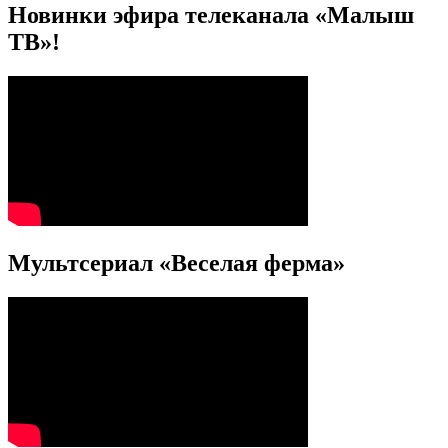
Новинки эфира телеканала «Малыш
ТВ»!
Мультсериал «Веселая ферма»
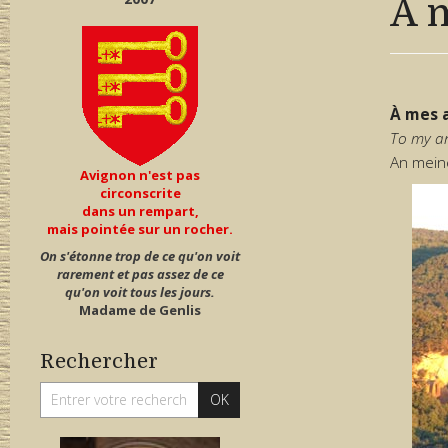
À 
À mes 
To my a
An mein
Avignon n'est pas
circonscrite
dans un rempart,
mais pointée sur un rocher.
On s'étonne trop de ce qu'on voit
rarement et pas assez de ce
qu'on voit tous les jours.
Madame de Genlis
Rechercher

==

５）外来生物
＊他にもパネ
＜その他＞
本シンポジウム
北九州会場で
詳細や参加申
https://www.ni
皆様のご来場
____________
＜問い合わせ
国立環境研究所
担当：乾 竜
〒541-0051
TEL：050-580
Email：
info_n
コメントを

* * *

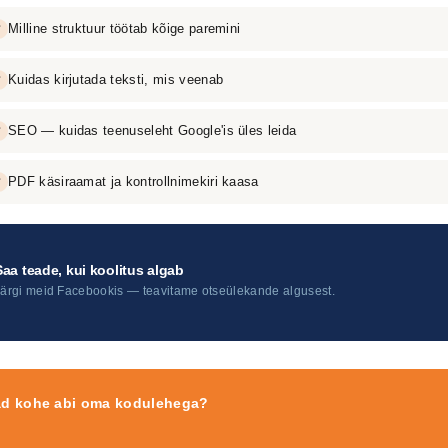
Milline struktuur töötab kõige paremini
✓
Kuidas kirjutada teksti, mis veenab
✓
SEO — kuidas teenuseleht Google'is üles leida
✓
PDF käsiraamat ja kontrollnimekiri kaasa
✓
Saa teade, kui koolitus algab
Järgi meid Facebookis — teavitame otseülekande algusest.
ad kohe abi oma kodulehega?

### Task to complete
For the records above, tally the lines holding the word "voit". Answer with the number only.

### Written reply
2